=== WORK TO BE COMPLETED ===
Only one stretch of the data below is needed. Output the lines from the one with "Filtra por Etiquetas" up to and including the one with "canarias orgonita", exactly as they stand.

(Data items)
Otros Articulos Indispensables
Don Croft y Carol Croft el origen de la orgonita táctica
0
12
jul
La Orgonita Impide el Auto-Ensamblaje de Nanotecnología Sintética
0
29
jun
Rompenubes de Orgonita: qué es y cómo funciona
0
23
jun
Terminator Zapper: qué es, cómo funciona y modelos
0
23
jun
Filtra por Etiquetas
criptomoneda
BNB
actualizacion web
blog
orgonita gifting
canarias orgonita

==

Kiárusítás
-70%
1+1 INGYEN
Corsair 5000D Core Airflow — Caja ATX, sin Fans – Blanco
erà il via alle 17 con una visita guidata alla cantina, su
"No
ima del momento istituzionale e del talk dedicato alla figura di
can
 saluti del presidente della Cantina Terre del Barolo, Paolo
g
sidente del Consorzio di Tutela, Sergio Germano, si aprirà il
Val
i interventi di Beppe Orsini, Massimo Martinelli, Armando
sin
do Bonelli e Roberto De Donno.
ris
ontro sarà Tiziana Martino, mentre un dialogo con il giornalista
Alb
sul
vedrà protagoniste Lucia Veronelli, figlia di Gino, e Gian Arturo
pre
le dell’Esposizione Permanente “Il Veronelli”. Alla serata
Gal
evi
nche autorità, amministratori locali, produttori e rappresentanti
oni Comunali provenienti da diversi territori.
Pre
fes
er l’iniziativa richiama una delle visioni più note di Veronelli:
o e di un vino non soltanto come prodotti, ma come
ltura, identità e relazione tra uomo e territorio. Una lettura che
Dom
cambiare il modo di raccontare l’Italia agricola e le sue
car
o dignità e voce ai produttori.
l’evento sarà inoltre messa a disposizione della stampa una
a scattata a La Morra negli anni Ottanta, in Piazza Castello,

=== ANSWER TO THIS TASK ===
Filtra por Etiquetas
criptomoneda
BNB
actualizacion web
blog
orgonita gifting
canarias orgonita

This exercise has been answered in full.